Раньше брат обитал в доме, который теперь трудно разглядеть среди построек внизу, потом перебрался в эту, полумесяцем, если смотреть с самолета, башню. Только этаж был пониже и окна на теннисный корт. Там я у него и побывал в прошлый раз. А недавно он поднажал на своего, и тот купил нынешние тысячи квадратных футов.
Просторный апартамент в высоком этаже, повсюду комнаты, альковы и лоджии. За светоотражающими, усиленными на случай урагана окнами три стороны компаса, роскошь и достаток до горизонта. Собственный лифт, спортивный зал, пляж по пропуску, бассейн, возле которого целыми днями загорают несколько стариков. Как подсолнухи, они поворачиваются в направлении светила, клокочущего в комьях тропических облаков. Днем океанское марево и зубцы небоскребов, ночью чернота с россыпями летательных и плавсредств.

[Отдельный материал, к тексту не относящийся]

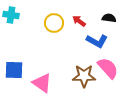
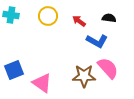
yellow circle: moved 6 px left, 7 px up
blue square: rotated 24 degrees counterclockwise
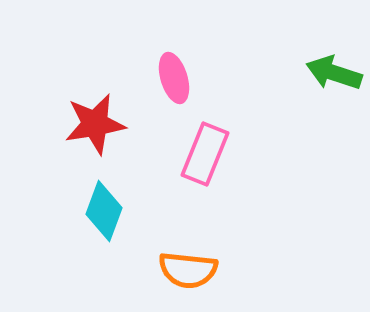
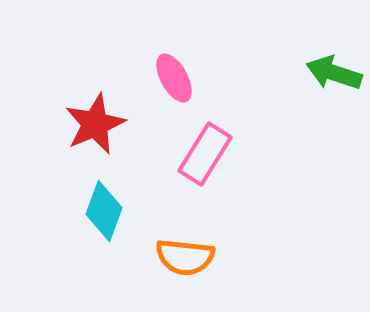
pink ellipse: rotated 12 degrees counterclockwise
red star: rotated 14 degrees counterclockwise
pink rectangle: rotated 10 degrees clockwise
orange semicircle: moved 3 px left, 13 px up
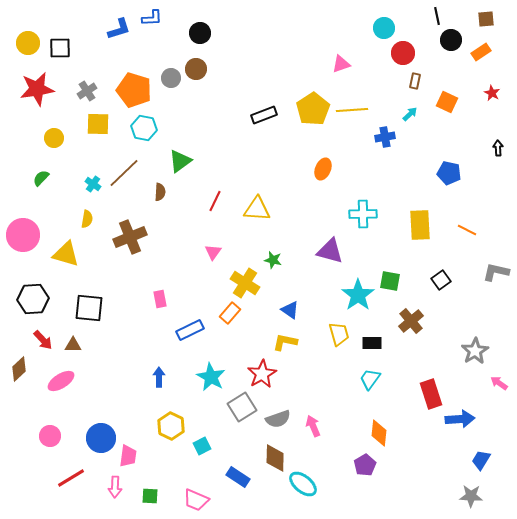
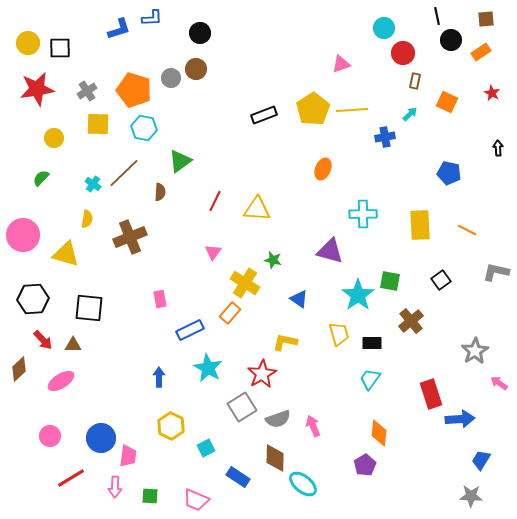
blue triangle at (290, 310): moved 9 px right, 11 px up
cyan star at (211, 377): moved 3 px left, 9 px up
cyan square at (202, 446): moved 4 px right, 2 px down
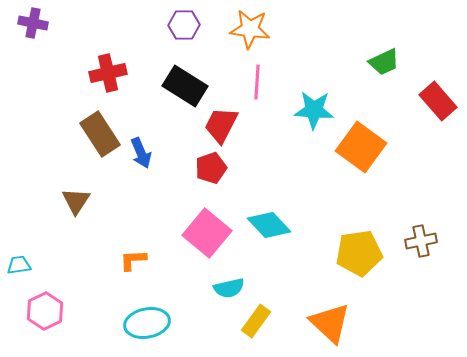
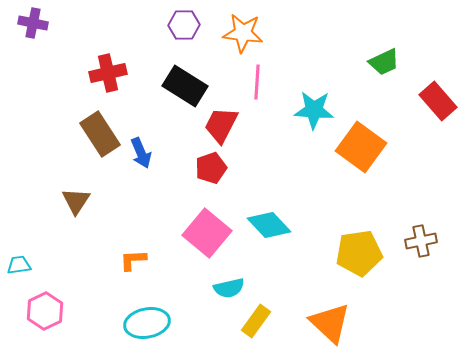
orange star: moved 7 px left, 4 px down
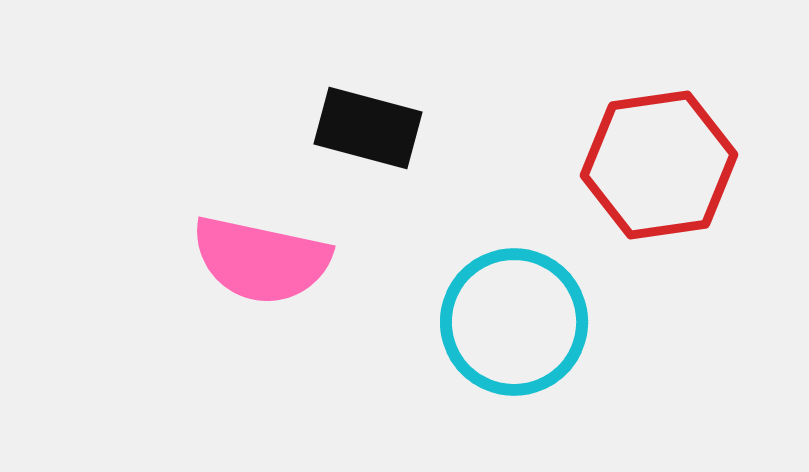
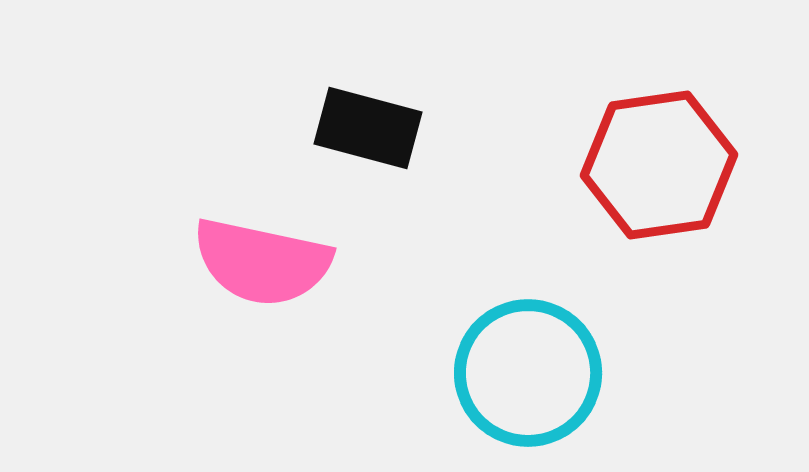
pink semicircle: moved 1 px right, 2 px down
cyan circle: moved 14 px right, 51 px down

Перед моим приездом закончили обставляться. Интерьер, как теперь принято, сплошь натурален – тесаный и полированный камень, кавказский и американский дуб, фаянс, шелк, кожа, латунь, хрусталь, выдержанные напитки в тяжелых сосудах.
И цветы свежие повсюду.
У меня одноклассница сразу после выпускного за мента вышла, а через два года мы ее хоронили. Неосторожное обращение с оружием. Скорбящие, правда, шушукались, что это он ее в состоянии опьянения. Так вот, у той одноклассницы на гробе столько же цветов было, гора.
Брат увлекся картинами. Не рисованием, покупкой. С гордостью и некоторым волнением обратил мое внимание на несколько обширных плоскостей под жирным красочным слоем. Мне очень понравились шикарные рамы, а ему – толщина мазков. И высокая цена. Я не знаток, но, по-моему, его надули.
Мне почему-то стало жалко брата, и я принялся его хвалить. Тонкий вкус, умение вести дом. Я не льстец, мне ничего не перепадает. Просто хотелось что-то хорошее сказать.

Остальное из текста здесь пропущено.